Window Functions

In this section you will learn about window functions. A window function utilizes values from one or multiple rows to produce a result for each individual row, unlike an aggregate function that provides a single value for multiple rows.

The functionality of window functions in DataFusion is supported by the dedicated window() function.

We’ll use the pokemon dataset (from Ritchie Vink) in the following examples.

In [1]: import urllib.request

In [2]: from datafusion import SessionContext

In [3]: from datafusion import col

In [4]: from datafusion import functions as f

In [5]: urllib.request.urlretrieve(
   ...:     "https://gist.githubusercontent.com/ritchie46/cac6b337ea52281aa23c049250a4ff03/raw/89a957ff3919d90e6ef2d34235e6bf22304f3366/pokemon.csv",
   ...:     "pokemon.csv",
   ...: )
   ...: 
Out[5]: ('pokemon.csv', <http.client.HTTPMessage at 0x7f7415f8d0d0>)
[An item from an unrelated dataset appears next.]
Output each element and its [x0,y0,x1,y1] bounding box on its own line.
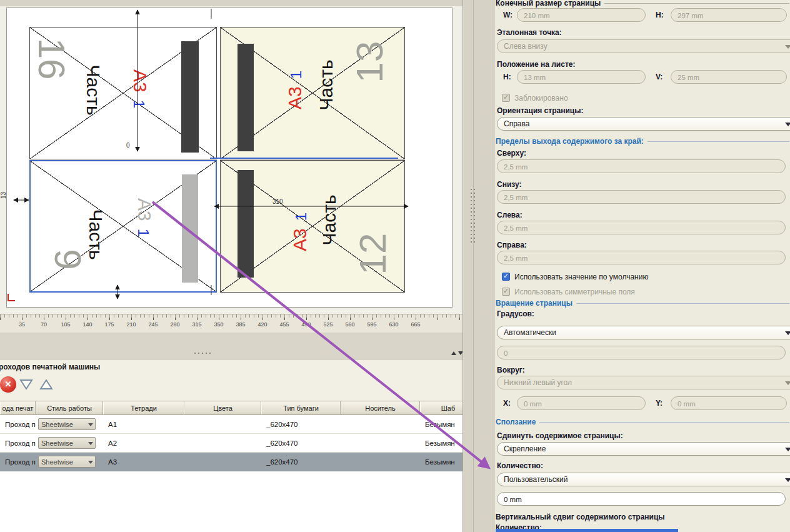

In [6]: ctx = SessionContext()

In [7]: df = ctx.read_csv("pokemon.csv")

Here is an example that shows how to compare each pokemons’s attack power with the average attack power in its "Type 1"

In [8]: df.select(
   ...:     col('"Name"'),
   ...:     col('"Attack"'),
   ...:     f.alias(
   ...:         f.window("avg", [col('"Attack"')], partition_by=[col('"Type 1"')]),
   ...:         "Average Attack",
   ...:     )
   ...: )
   ...: 
Out[8]: 
DataFrame()
+------------+--------+--------------------+
| Name       | Attack | Average Attack     |
+------------+--------+--------------------+
| Jynx       | 50     | 50.0               |
| Articuno   | 85     | 67.5               |
| Farfetch'd | 65     | 65.0               |
| Jigglypuff | 45     | 55.0               |
| Rattata    | 56     | 55.333333333333336 |
| Raticate   | 81     | 61.75              |
| Spearow    | 60     | 61.4               |
| Fearow     | 90     | 66.16666666666667  |
| Doduo      | 85     | 68.85714285714286  |
| Wigglytuff | 70     | 69.0               |
+------------+--------+--------------------+

You can also control the order in which rows are processed by window functions by providing a list of order_by functions for the order_by parameter.

In [9]: df.select(
   ...:     col('"Name"'),
   ...:     col('"Attack"'),
   ...:     f.alias(
   ...:         f.window(
   ...:             "rank",
   ...:             [],
   ...:             partition_by=[col('"Type 1"')],
   ...:             order_by=[f.order_by(col('"Attack"'))],
   ...:         ),
   ...:         "rank",
   ...:     ),
   ...: )
   ...: 
Out[9]: 
DataFrame()
+------------+--------+------+
| Name       | Attack | rank |
+------------+--------+------+
| Jynx       | 50     | 1    |
| Articuno   | 85     | 2    |
| Chansey    | 5      | 1    |
| Jigglypuff | 45     | 2    |
| Meowth     | 45     | 2    |
| Pidgey     | 45     | 2    |
| Ditto      | 48     | 5    |
| Lickitung  | 55     | 6    |
| Eevee      | 55     | 6    |
| Rattata    | 56     | 8    |
+------------+--------+------+

The possible window functions are:

  1. Rank Functions
    • rank

    • dense_rank

    • row_number

    • ntile

  2. Analytical Functions
    • cume_dist

    • percent_rank

    • lag

    • lead

    • first_value

    • last_value

    • nth_value

  3. Aggregate Functions
    • All aggregate functions can be used as window functions.